Complete Step by Step Solution As we know, the time period
$T = 2\pi \sqrt {l/g}$
And,
$\dfrac{{{e^2}}}{{4\pi {\varepsilon _0}}} = \left[ {F \times {d^2}} \right]$
And the dimension of the above quantity will be written as
$\Rightarrow M{c^3}{T^{ - 2}}$
And also similarly the dimension of rest given quantity will be
$G = M{L^3}{T^{ - 2}}$
And that $c$will be
$c = {L^{ - 1}}$
As the length is directly proportional to given three physical quantities.
So mathematically it can be written as
$\Rightarrow L = {\left[ c \right]^x}{\left[ G \right]^y}{\left[ {\dfrac{{{e^2}}}{{4\pi {\varepsilon _0}}}} \right]^z}$
So substituting the dimensions for all the quantity, we get
$\Rightarrow L = {\left[ {L{T^{ - 1}}} \right]^x}{\left[ {{M^{ - 1}}{L^3}{T^{ - 2}}} \right]^y}{\left[ {M{L^3}{T^{ - 2}}} \right]^z}$
Now we will make similar variables at one place, so by solving we will get
$\Rightarrow \left[ L \right] = \left[ {{L^{z + 3y + 3z}}{M^{ - y + z}}{T^{ - x - 2y - 2z}}} \right]$
Now on doing the comparison for both the sides of the above equation, we get
$\Rightarrow - y + z = 0$
And it can be written as
$\Rightarrow y = z$
Another equation will be,
$\Rightarrow x + 3y + 3z = 1$
And there will be one more equation, so it will be
$\Rightarrow - x - 4z = 0$
Now from all these above three equations, on solving for the value of $x,y,z$
We get,
$\Rightarrow z = y = \dfrac{1}{2},x = - 2$
On putting the value $x,y,z$in the first equation
Therefore the $L$will be
$L = \dfrac{1}{{{c^2}}}{\left[ {G\dfrac{{{e^2}}}{{4\pi {\varepsilon _0}}}} \right]^{\dfrac{1}{2}}}$

Hence, the option $D$ will be the right option.

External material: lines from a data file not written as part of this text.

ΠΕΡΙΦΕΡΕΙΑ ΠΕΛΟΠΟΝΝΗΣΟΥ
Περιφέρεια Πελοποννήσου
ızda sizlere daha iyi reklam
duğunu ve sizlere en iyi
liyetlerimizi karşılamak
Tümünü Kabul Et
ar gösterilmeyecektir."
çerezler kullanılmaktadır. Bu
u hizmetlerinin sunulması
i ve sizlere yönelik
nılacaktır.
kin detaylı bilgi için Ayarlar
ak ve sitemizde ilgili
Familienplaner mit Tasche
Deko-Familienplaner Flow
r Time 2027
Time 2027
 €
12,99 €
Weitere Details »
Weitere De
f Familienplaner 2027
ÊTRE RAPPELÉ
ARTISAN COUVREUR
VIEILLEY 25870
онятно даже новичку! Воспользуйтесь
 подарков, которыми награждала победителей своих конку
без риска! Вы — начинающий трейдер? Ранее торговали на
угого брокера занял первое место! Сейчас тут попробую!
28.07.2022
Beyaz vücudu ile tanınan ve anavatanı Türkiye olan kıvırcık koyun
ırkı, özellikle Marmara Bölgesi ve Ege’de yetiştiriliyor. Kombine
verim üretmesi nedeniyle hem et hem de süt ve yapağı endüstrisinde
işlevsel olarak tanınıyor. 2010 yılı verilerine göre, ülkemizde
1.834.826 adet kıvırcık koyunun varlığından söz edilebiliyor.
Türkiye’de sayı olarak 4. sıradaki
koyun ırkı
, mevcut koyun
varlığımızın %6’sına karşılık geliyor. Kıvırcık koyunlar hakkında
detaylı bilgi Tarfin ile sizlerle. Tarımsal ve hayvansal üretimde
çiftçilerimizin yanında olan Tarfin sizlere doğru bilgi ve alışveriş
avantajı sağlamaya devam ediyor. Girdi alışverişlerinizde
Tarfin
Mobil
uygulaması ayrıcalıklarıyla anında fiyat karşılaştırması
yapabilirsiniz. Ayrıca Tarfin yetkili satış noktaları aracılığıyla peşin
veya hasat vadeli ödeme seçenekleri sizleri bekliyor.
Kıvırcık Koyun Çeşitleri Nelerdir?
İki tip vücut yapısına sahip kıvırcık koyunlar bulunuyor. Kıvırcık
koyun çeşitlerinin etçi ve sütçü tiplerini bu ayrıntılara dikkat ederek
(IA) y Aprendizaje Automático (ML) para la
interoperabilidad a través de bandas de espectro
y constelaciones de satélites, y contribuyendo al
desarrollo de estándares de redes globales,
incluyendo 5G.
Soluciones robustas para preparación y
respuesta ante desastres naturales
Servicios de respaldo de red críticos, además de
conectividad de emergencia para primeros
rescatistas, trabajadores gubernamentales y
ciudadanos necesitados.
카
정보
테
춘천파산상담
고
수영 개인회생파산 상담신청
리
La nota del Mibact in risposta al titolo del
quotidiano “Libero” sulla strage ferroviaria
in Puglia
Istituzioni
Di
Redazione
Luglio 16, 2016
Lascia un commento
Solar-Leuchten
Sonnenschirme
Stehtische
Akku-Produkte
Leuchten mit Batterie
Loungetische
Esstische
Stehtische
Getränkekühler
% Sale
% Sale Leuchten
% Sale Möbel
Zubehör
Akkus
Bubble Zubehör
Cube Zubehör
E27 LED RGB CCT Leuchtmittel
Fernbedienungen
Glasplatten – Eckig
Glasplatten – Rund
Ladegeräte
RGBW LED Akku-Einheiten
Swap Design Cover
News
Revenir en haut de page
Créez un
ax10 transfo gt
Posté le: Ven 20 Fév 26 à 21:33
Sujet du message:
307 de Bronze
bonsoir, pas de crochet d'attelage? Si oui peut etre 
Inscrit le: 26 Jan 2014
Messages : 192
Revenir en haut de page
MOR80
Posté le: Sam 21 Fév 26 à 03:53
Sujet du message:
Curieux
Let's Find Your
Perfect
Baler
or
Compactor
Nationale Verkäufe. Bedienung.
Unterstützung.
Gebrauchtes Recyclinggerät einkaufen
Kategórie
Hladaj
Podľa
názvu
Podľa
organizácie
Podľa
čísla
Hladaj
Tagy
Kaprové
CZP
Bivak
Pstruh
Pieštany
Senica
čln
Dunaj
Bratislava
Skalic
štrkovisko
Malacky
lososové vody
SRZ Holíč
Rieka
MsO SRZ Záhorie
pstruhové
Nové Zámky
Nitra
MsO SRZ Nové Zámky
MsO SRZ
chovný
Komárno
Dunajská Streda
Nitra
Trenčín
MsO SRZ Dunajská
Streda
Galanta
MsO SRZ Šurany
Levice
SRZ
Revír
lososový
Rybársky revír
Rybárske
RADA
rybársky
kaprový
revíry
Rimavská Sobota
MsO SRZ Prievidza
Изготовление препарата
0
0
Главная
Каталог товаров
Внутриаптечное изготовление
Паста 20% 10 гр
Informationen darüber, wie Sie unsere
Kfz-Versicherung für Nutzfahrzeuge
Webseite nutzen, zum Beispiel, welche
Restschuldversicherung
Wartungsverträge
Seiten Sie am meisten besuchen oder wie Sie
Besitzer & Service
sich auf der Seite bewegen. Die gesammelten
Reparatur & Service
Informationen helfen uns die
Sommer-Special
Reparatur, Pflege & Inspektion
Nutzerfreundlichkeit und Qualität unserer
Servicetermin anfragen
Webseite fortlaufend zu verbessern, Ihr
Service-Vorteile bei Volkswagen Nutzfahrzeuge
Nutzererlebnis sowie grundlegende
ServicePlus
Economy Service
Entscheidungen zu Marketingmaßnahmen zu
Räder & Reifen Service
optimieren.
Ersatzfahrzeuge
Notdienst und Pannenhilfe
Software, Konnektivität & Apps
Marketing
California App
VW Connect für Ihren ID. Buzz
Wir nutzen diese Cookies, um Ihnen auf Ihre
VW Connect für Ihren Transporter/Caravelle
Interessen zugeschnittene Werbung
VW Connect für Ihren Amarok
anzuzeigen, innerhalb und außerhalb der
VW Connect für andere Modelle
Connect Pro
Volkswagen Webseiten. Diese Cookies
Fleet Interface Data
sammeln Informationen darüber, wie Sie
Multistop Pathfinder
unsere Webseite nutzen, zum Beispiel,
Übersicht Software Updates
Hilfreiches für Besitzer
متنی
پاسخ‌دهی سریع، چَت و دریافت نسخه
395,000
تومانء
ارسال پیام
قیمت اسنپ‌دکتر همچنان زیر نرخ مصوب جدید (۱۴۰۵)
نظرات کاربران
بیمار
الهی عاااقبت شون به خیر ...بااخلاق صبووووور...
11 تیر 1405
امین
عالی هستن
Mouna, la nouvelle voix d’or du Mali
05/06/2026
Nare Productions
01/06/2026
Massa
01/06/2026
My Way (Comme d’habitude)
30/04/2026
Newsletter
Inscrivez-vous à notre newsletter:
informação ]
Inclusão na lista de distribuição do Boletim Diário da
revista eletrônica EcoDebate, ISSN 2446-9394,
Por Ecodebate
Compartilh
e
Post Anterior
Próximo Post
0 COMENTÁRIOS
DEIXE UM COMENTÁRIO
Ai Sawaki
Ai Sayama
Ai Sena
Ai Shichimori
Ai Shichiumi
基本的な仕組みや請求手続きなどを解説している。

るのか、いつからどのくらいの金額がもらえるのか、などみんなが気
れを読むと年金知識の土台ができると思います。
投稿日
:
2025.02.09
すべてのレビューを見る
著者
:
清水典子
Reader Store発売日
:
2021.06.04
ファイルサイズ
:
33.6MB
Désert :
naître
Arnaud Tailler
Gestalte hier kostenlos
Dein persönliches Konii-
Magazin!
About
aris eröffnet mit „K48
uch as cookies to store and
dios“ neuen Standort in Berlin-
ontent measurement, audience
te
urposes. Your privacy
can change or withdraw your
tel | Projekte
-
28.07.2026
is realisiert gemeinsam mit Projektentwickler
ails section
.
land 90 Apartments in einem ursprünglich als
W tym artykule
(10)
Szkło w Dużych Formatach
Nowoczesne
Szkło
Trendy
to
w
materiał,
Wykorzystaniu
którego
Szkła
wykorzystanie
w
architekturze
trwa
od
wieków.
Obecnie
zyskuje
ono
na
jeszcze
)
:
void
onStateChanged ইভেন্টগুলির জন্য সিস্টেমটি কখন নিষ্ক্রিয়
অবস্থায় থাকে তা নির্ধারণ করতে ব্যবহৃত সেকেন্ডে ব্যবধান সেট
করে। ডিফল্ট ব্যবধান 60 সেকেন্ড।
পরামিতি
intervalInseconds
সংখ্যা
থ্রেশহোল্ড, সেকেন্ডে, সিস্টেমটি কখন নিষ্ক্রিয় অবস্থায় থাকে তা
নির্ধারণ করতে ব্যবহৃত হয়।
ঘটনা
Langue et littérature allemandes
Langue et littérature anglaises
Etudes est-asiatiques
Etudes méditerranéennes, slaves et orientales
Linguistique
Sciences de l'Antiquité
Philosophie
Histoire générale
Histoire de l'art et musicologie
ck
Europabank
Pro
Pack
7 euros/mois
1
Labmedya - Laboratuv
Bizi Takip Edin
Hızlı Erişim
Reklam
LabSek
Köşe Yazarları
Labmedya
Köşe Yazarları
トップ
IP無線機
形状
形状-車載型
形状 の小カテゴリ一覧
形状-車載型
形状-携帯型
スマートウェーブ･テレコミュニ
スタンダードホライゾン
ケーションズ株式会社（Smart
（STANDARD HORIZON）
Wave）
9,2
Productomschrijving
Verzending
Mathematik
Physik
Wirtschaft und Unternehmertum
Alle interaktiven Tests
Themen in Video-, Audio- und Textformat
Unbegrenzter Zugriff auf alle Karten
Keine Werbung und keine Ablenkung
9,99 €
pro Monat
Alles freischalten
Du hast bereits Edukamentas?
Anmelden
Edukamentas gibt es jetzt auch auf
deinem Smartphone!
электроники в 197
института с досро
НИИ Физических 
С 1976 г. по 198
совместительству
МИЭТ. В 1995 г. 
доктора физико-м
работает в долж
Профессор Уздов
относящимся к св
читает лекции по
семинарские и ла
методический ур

Note Dimensions have a lot of uses which makes it very significant. When we know about the dimensions of a quantity then we can form formulas related to it and also check a particularly given formula. If you want to know how?? Then you can question me again.
Dimensions are also used for converting a quantity into its another unit (either CGS, SI, or even a given unit in the question.)
Dimensions provide us with detailed information about derived quantities in a precise manner.